▶ [Problem description] Reproduce the following records exactly from the line containing "Tel. +39 049 827 4780-4783" onward, ending with the last line and including it.
Start of Block
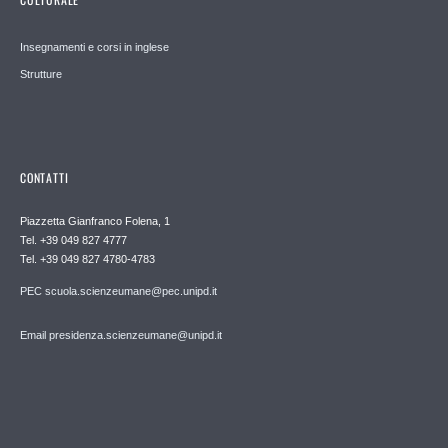
Insegnamenti e corsi in inglese
Strutture
CONTATTI
Piazzetta Gianfranco Folena, 1
Tel. +39 049 827 4777
Tel. +39 049 827 4780-4783
PEC scuola.scienzeumane@pec.unipd.it
Email presidenza.scienzeumane@unipd.it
End of Block
▶ [Task result]
Tel. +39 049 827 4780-4783
PEC scuola.scienzeumane@pec.unipd.it
Email presidenza.scienzeumane@unipd.it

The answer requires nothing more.